- **Task to complete**
How many lines in the records below contain "peanut"? Reply with the number only.

◇ ◇ ◇ ◇ ◇ ◇ ◇

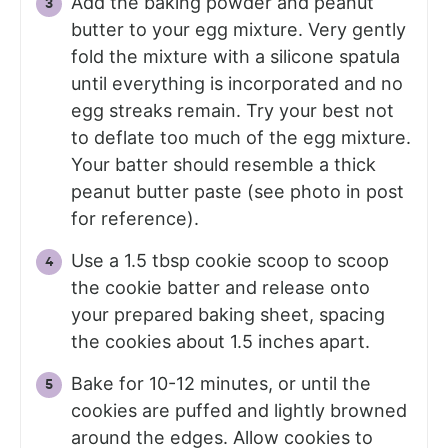
Add the baking powder and peanut
butter to your egg mixture. Very gently
fold the mixture with a silicone spatula
until everything is incorporated and no
egg streaks remain. Try your best not
to deflate too much of the egg mixture.
Your batter should resemble a thick
peanut butter paste (see photo in post
for reference).
Use a 1.5 tbsp cookie scoop to scoop
the cookie batter and release onto
your prepared baking sheet, spacing
the cookies about 1.5 inches apart.
Bake for 10-12 minutes, or until the
cookies are puffed and lightly browned
around the edges. Allow cookies to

◇ ◇ ◇ ◇ ◇ ◇ ◇

- **Response**
2